Return exactly the lines of the records below, starting at the line that contains "mercredi 18 avril 2012" and ending at the line that contains "aujourd'hui- un point", with both of those lines kept.
━━━━━━━━━━━━━━━━
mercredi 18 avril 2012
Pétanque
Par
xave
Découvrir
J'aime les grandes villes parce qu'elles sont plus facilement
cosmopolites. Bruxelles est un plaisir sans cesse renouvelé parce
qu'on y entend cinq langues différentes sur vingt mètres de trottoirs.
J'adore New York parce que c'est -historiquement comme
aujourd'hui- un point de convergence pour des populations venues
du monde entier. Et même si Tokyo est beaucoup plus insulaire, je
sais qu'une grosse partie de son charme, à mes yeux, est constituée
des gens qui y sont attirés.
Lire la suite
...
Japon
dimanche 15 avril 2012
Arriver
━━━━━━━━━━━━━━━━
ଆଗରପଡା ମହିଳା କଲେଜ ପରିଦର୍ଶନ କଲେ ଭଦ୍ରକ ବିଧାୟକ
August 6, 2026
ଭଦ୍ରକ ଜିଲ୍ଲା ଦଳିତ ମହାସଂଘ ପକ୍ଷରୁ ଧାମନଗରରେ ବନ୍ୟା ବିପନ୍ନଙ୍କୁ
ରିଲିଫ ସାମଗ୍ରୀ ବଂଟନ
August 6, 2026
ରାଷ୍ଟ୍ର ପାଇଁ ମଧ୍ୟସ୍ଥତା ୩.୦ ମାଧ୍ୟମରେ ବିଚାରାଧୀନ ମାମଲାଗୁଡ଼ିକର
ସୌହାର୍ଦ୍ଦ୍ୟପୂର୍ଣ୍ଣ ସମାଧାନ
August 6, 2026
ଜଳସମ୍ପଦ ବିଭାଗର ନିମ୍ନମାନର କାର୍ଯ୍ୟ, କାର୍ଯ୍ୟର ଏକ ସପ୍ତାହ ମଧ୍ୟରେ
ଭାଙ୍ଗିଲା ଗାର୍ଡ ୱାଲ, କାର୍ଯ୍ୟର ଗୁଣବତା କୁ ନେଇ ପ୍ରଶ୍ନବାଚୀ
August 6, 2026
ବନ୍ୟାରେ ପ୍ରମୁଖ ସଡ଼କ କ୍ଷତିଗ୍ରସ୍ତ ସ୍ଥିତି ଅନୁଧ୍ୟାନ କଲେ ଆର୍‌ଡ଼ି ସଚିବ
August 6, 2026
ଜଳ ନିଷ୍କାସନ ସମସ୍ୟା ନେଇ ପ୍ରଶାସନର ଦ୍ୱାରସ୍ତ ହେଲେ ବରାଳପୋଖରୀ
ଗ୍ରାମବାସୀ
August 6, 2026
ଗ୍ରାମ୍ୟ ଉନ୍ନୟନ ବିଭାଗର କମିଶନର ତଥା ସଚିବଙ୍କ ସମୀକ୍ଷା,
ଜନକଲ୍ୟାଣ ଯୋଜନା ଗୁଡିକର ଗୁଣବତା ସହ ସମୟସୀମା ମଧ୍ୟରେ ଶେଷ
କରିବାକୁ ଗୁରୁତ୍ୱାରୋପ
━━━━━━━━━━━━━━━━
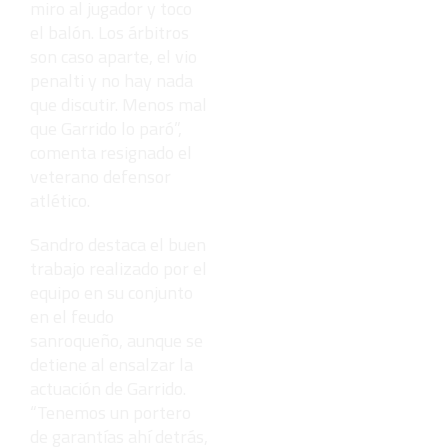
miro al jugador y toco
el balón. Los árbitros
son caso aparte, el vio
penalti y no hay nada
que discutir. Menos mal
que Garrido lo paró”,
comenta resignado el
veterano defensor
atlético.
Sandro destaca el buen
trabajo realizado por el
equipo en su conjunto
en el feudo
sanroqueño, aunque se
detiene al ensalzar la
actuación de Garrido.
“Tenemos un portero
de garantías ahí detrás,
━━━━━━━━━━━━━━━━
Your solution:
mercredi 18 avril 2012
Pétanque
Par
xave
Découvrir
J'aime les grandes villes parce qu'elles sont plus facilement
cosmopolites. Bruxelles est un plaisir sans cesse renouvelé parce
qu'on y entend cinq langues différentes sur vingt mètres de trottoirs.
J'adore New York parce que c'est -historiquement comme
aujourd'hui- un point de convergence pour des populations venues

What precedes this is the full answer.